La pizzica, infatti, non è altro che l’espressione coreutica del dolore fisico e delle convulsioni che fino a pochi decenni fa si credeva fossero provocate dal morso velenoso della taranta. Questo ballo popolare oggi è celebre a livello internazionale per il festival itinerante che ogni estate attraversa le piazze del Salento e si conclude nel grande Concertone di Melpignano, un evento capace di attrarre ogni anno centinaia di migliaia di persone da tutto il mondo. Ma c’è stato un tempo – non troppi decenni fa – in cui la pizzica era ancora quel rito ancestrale ereditato dai culti dionisiaci dell’antica Grecia, utilizzato dalla comunità contadina come terapia musicale per scacciare gli effetti del morso della tarantola.

Nei campi di tabacco, così come nelle vigne e negli oliveti, non era raro imbattersi in ragni velenosi, dopo il cui morso si cadeva in uno stato di trance dal quale ci si poteva risvegliare solo tramite la musica che suonatori specializzati eseguivano anche per diversi giorni di fila. Un fenomeno che negli anni ’60 è stato studiato e descritto dal più grande antropologo italiano del ‘900, Ernesto De Martino, nel suo nel celebre testo La Terra del Rimorso. Grazie alle sue ricerche è emerso quale fosse il vero veleno in grado di scatenare, nella maggior parte dei casi alle donne, questi stati di choc fisico e mentale.

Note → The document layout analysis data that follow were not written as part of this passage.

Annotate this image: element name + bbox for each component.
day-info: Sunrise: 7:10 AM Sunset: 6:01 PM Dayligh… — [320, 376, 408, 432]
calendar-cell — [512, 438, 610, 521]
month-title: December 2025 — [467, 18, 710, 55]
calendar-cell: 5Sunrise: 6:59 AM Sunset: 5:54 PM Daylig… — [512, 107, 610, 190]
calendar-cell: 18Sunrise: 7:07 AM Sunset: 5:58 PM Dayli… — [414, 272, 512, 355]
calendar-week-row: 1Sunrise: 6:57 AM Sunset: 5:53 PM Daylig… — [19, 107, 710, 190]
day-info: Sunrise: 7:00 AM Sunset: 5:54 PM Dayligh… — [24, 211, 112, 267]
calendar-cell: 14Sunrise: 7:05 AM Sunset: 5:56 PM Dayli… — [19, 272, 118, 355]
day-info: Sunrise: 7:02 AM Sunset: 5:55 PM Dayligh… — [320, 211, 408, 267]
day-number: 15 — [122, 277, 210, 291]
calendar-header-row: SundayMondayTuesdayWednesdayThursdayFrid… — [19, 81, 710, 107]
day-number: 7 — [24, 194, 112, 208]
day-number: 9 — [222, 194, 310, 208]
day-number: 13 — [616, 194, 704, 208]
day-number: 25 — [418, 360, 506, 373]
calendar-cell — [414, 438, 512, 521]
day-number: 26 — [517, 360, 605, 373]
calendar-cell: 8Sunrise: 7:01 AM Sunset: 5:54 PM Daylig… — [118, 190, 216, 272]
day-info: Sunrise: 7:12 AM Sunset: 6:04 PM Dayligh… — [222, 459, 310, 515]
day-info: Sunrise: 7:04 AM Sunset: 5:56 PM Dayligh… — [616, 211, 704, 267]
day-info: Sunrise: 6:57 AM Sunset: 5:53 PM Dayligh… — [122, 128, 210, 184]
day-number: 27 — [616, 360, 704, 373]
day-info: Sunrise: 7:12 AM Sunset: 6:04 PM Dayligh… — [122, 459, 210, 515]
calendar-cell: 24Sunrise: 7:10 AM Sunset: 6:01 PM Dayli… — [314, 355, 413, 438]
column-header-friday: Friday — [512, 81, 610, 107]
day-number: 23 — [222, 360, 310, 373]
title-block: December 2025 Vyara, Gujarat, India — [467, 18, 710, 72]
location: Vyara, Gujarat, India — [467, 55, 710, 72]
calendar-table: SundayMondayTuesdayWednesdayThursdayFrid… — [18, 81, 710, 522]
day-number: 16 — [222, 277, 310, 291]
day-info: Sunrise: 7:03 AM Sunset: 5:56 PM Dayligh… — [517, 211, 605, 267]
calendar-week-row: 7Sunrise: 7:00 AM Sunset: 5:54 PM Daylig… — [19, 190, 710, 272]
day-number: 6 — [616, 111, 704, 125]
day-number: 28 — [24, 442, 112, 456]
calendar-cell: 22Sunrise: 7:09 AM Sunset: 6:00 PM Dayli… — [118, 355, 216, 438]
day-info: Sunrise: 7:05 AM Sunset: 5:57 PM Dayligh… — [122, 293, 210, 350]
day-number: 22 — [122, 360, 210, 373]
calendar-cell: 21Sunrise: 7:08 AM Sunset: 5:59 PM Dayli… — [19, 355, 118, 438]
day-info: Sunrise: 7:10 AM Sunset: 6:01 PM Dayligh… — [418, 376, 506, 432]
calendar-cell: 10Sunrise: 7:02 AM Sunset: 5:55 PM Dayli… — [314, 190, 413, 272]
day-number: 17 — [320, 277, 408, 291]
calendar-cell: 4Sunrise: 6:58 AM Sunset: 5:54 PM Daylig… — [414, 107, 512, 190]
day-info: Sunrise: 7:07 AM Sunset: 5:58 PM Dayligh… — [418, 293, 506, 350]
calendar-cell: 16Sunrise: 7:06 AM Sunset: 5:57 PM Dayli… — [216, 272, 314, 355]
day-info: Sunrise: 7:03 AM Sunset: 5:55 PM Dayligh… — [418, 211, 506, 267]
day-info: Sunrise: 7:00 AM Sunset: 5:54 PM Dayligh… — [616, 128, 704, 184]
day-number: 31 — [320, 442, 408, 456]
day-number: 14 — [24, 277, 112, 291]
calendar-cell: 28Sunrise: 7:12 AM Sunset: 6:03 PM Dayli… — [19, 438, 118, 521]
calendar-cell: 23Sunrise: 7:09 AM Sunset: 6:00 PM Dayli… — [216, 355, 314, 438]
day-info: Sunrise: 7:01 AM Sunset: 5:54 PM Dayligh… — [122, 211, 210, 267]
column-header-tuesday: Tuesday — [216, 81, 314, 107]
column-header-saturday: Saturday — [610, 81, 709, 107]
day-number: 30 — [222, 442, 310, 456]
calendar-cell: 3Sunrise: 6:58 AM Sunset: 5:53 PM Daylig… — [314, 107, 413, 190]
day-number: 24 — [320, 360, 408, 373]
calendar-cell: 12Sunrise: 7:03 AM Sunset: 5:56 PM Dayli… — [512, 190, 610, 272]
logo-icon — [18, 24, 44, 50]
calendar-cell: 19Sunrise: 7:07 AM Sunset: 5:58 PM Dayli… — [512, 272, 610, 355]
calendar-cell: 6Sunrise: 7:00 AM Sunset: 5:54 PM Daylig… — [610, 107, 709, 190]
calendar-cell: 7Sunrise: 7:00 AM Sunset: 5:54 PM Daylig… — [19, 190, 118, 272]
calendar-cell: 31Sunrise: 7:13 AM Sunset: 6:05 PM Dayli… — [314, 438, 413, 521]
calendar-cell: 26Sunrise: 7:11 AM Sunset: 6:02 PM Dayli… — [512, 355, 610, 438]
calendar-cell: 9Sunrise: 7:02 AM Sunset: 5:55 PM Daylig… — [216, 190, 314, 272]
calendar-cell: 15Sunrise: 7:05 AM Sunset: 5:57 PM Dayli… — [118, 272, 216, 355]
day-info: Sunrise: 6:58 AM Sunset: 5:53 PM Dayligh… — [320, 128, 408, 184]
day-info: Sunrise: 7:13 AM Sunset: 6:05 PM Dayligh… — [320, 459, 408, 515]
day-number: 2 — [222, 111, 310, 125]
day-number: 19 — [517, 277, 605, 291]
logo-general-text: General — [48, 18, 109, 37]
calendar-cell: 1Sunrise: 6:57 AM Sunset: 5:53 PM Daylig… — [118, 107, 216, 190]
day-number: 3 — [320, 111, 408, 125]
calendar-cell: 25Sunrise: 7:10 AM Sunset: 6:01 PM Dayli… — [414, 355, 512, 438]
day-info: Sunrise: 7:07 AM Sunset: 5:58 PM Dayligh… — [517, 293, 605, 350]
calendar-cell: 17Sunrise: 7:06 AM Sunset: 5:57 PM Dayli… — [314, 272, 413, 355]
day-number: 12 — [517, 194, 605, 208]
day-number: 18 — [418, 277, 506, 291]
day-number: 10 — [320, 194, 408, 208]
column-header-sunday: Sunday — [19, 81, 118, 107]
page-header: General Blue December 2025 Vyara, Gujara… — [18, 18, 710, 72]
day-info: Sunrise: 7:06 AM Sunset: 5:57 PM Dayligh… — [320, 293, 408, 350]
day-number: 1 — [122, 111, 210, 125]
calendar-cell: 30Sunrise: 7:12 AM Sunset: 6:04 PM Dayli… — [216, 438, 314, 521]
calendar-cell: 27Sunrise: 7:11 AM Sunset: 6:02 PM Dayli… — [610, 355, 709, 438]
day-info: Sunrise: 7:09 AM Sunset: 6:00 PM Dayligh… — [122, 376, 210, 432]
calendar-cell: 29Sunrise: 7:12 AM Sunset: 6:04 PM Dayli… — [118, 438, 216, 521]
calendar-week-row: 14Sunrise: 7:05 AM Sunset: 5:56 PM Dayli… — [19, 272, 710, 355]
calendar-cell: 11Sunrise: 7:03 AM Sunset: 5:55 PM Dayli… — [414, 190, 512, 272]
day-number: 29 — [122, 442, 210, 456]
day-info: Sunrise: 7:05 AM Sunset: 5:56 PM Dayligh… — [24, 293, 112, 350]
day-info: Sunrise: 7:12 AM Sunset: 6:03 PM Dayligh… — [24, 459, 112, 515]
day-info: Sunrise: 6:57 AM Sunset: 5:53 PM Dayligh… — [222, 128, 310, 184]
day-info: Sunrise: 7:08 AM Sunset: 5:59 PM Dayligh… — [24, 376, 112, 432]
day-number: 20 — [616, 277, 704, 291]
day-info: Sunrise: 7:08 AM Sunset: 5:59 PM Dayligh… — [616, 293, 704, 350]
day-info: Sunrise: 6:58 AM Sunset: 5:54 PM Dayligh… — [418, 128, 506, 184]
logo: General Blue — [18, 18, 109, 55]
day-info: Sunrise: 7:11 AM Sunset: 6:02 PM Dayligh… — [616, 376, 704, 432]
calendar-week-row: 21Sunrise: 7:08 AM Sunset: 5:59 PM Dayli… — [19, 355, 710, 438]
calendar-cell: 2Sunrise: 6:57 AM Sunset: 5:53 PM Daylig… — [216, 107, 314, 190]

Il tarantismo, infatti, non era nient’altro che l’espressione del disagio psicologico e sociale che molte di esse vivevano fin’oltre la metà del secolo scorso e parzialmente raccontato di recente nella pluripremiata pellicola C’è Ancora Domani, esordio registico di Paola Cortellesi. Il morso della taranta rappresenta metaforicamente la goccia che fa traboccare il vaso, un evento oltre la quale la vittima “sceglieva” di estraniarsi dal mondo ma al contempo di attirarne l’attenzione manifestando fisicamente il proprio malessere, scatenato e sfogato attraverso la danza rituale.

Da leggenda apotropaica a manifestazione socio-antropologica, fino a divenire un fenomeno culturale e turistico. La danza della pizzica ci ricorda le origini e i mali recenti di un Sud oggi finalmente capace di risorgere e mostrarsi a testa alta anche nelle sue antiche debolezze a chi, come ai viaggiatori che scelgono come meta per le proprie vacanze il Salento, ama andare oltre il superficiale e immergersi nel profondo delle viscere culturali di un territorio e del suo popolo.